A Joint Approach to Local Updating and Gradient Compression for Efficient Asynchronous Federated Learning
Jiajun Song, Jiajun Luo, Rongwei Lu, Shuzhao Xie, Bin Chen, Zhi Wang
TL;DR
This work tackles AFL under device heterogeneity and limited bandwidth by addressing model staleness through a joint optimization of local updating frequency and gradient compression. The authors derive a convergence upper bound that identifies a key factor $\phi$ depending on per-device $k_i$ and $\delta_i$, and they propose FedLuck to adapt these parameters per device by minimizing $\phi$ using locally measured times $\alpha_i$ and $\beta_i$. Empirical evaluation across image and speech tasks demonstrates that FedLuck reduces communication by $56\%$ and training time by $\approx 55\%$ on average while maintaining competitive accuracy, even in Non-IID settings.
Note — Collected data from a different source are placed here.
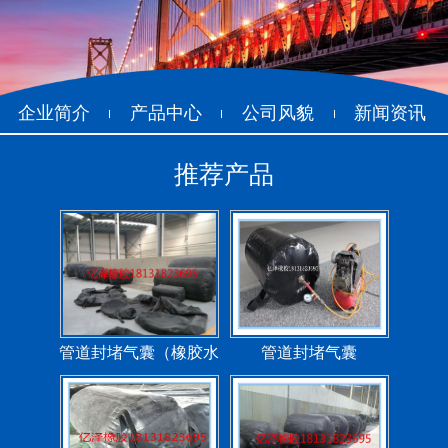
企业简介
产品中心
公司风貌
新闻资讯
推荐产品
管道封堵气囊（橡胶水
管道封堵气囊
堵）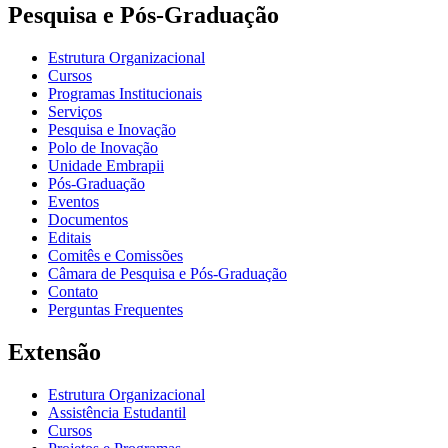
Pesquisa e Pós-Graduação
Estrutura Organizacional
Cursos
Programas Institucionais
Serviços
Pesquisa e Inovação
Polo de Inovação
Unidade Embrapii
Pós-Graduação
Eventos
Documentos
Editais
Comitês e Comissões
Câmara de Pesquisa e Pós-Graduação
Contato
Perguntas Frequentes
Extensão
Estrutura Organizacional
Assistência Estudantil
Cursos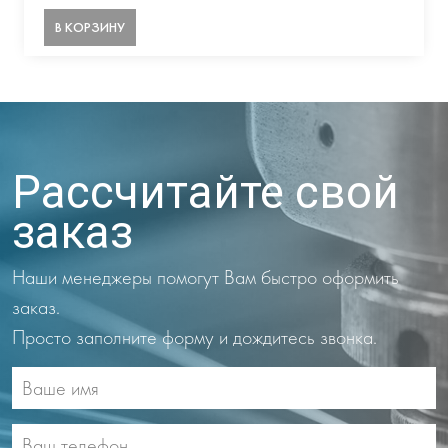
В КОРЗИНУ
Рассчитайте свой
заказ
Наши менеджеры помогут Вам быстро оформить
заказ.
Просто заполните форму и дождитесь звонка.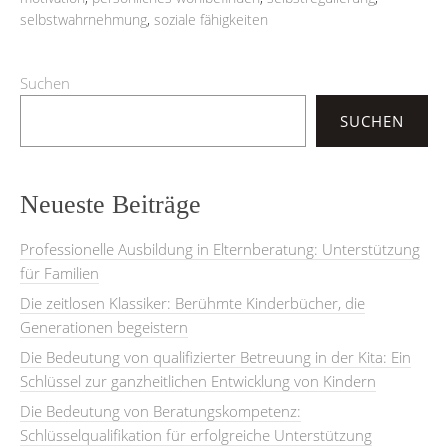
selbstwahrnehmung
,
soziale fähigkeiten
Suchen
SUCHEN
Neueste Beiträge
Professionelle Ausbildung in Elternberatung: Unterstützung
für Familien
Die zeitlosen Klassiker: Berühmte Kinderbücher, die
Generationen begeistern
Die Bedeutung von qualifizierter Betreuung in der Kita: Ein
Schlüssel zur ganzheitlichen Entwicklung von Kindern
Die Bedeutung von Beratungskompetenz:
Schlüsselqualifikation für erfolgreiche Unterstützung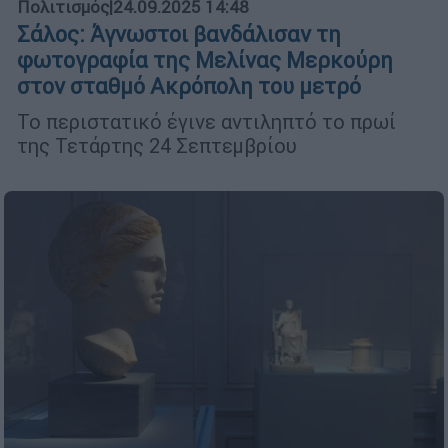
Πολιτισμός
|
24.09.2025 14:48
Σάλος: Άγνωστοι βανδάλισαν τη
φωτογραφία της Μελίνας Μερκούρη
στον σταθμό Ακρόπολη του μετρό
Το περιστατικό έγινε αντιληπτό το πρωί
της Τετάρτης 24 Σεπτεμβρίου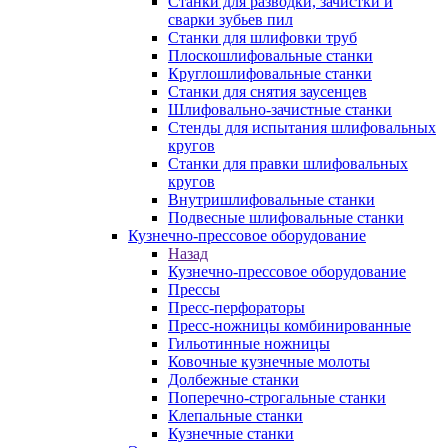
Станки для разводки, зачистки и
сварки зубьев пил
Станки для шлифовки труб
Плоскошлифовальные станки
Круглошлифовальные станки
Станки для снятия заусенцев
Шлифовально-зачистные станки
Стенды для испытания шлифовальных
кругов
Станки для правки шлифовальных
кругов
Внутришлифовальные станки
Подвесные шлифовальные станки
Кузнечно-прессовое оборудование
Назад
Кузнечно-прессовое оборудование
Прессы
Пресс-перфораторы
Пресс-ножницы комбинированные
Гильотинные ножницы
Ковочные кузнечные молоты
Долбежные станки
Поперечно-строгальные станки
Клепальные станки
Кузнечные станки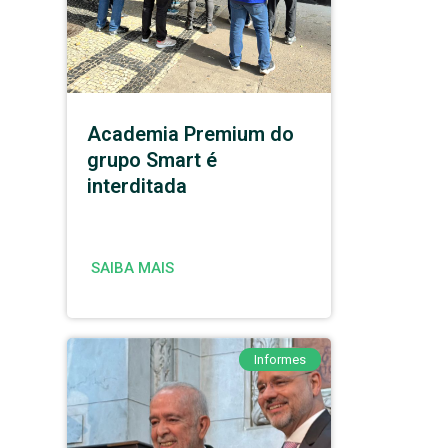
Academia Premium do
grupo Smart é
interditada
SAIBA MAIS
Informes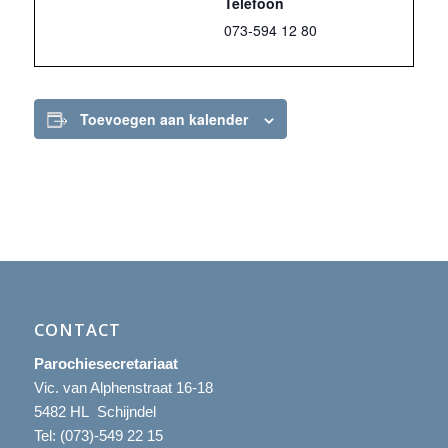
Telefoon
073-594 12 80
Toevoegen aan kalender
CONTACT
Parochiesecretariaat
Vic. van Alphenstraat 16-18
5482 HL Schijndel
Tel:
(073)-549 22 15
This approach advances practical AFL by integrating computation-communication trade-offs into a unified adaptive framework, enabling more efficient deployment on heterogeneous devices and networks.
Abstract
Asynchronous Federated Learning (AFL) confronts inherent challenges arising from the heterogeneity of devices (e.g., their computation capacities) and low-bandwidth environments, both potentially causing stale model updates (e.g., local gradients) for global aggregation. Traditional approaches mitigating the staleness of updates typically focus on either adjusting the local updating or gradient compression, but not both. Recognizing this gap, we introduce a novel approach that synergizes local updating with gradient compression. Our research begins by examining the interplay between local updating frequency and gradient compression rate, and their collective impact on convergence speed. The theoretical upper bound shows that the local updating frequency and gradient compression rate of each device are jointly determined by its computing power, communication capabilities and other factors. Building on this foundation, we propose an AFL framework called FedLuck that adaptively optimizes both local update frequency and gradient compression rates. Experiments on image classification and speech recognization show that FedLuck reduces communication consumption by 56% and training time by 55% on average, achieving competitive performance in heterogeneous and low-bandwidth scenarios compared to the baselines.